Of the various principles outlined for resource writing I liked these by Brian Tomlinson. See what you think:
  • Provide a rich, meaningful and recycled exposure to the target language in use.
  • Stimulate affective engagement.
  • Stimulate cognitive engagement.
  • Provide opportunities for noticing and discovering how language features and strategies are used to achieve intended effects.
  • Provide opportunities to use the target language in order to achieve communicative effects.
These make total sense to me. In terms of my own resources I would add just one more principle of my own:
  • Make the resources relevant, where necessary, to the examination syllabus.
For me, some corrolaries of these principles include:
  1. Tend to minimise the amount of L1 (e.g. English) since including L1 lowers the amount of exposure to meaningful input. Therefore, I would usually avoid questions in English where alternatives are possible. I would tend avoid translation into English and include it mainly where practice is required for an examination., e.g. GCSE or A-level. 
  2. Be prepared to produce drill-based worksheets to encourage noticing and internalisation (automatisation) of patterns or rules. But endeavour to make these as stimulating as possible, either through their content (e.g. personalisation) or their delivery (e.g. using humour, pace, varied types of interaction with the class).
  3. Choose subject matter which is already of interest to the learners or, importantly, which can form the basis of a new interest. Since we are not just language teachers, but teachers, we need not avoid opening students' minds to new and interesting areas. Often the subject matter will be of interest to the teacher who can communicate their enthusiasm about it.

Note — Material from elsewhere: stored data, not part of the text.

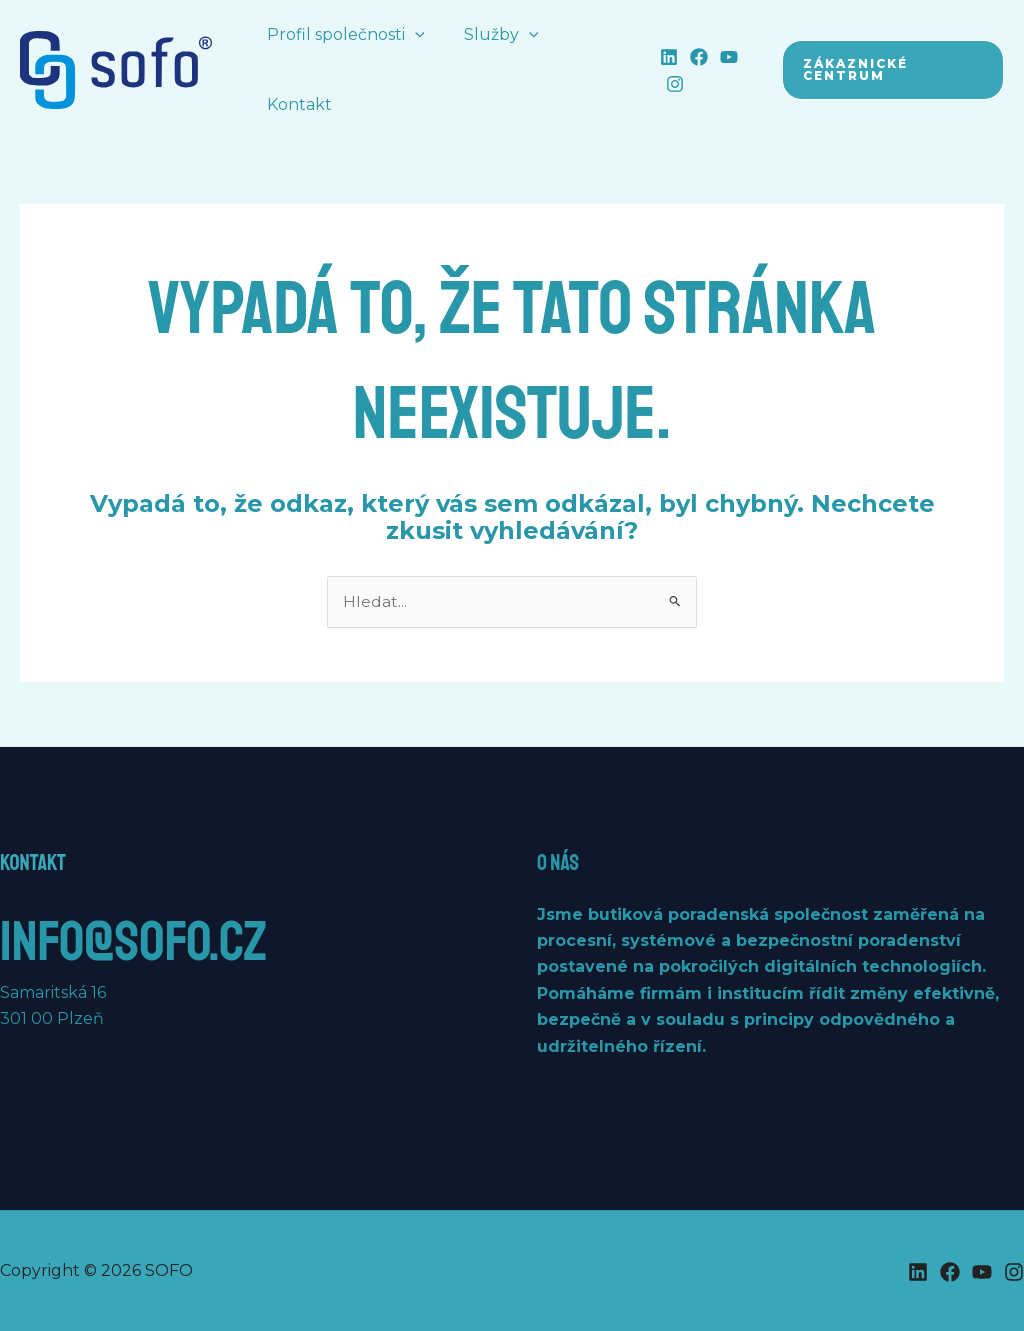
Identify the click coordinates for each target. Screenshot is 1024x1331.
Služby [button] (491, 35)
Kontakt (296, 104)
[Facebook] (690, 57)
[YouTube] (720, 57)
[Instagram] (666, 84)
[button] (412, 35)
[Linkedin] (660, 57)
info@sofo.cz (143, 940)
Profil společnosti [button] (343, 35)
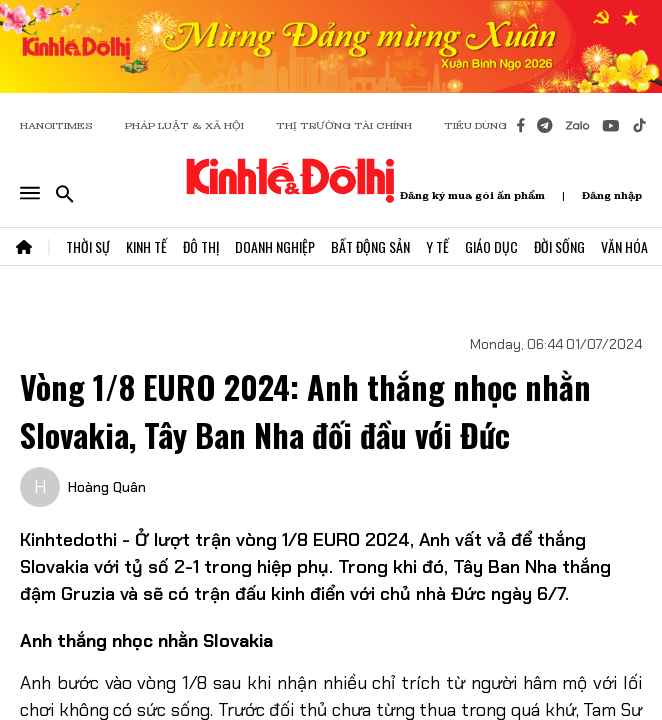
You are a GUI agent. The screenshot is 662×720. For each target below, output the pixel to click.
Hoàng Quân (107, 487)
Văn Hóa (624, 246)
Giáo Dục (491, 246)
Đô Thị (201, 246)
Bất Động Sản (370, 246)
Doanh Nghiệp (275, 246)
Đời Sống (559, 246)
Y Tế (437, 246)
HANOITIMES (56, 125)
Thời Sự (88, 246)
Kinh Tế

  4. Don't produce superficial resources - build repetition and recycling into the resource. For example by using "narrow reading" or "narrow listening" (multiple short texts which recycle the same vocabulary or chunks), a range of different exercises on the same longer text (e.g. L2 questions, matching, gap-fill, summary, transcription, communicative tasks, sentence combining, aural gap-fill, sentence completion, oral discussion etc).
  5. In drill-based sheets include enough examples. For instance, if you were drilling the perfect tense in French (regular avoir verbs), don't do 5 examples, do at least 20. Then in a later lesson do 20 more. Some text books are short on examples and require the support of supplementary workbooks or custom-made worksheets.
  6. To ensure cognitive challenge build progression into resources, beginning with less challenging tasks (e.g. matching or multi-choice) and moving towards more challenging exercises (e.g. question-answer in L2, translation into L2). In addition, within an individual exercise, include easier and harder examples.
  7. Where possible make it possible to exploit the four skills, firstly to ensure variety, secondly to allow each skill to reinforce the others. Frequently, for example, a simple grammar drill worksheet can be exploited orally first, then in written form.

I daresay you could think of other principles and consequences of these principles. Do leave a comment!


  1. Thank you so much for this. I make a lot of resources, which I then share widely across Canada. I will print out and study this in depth.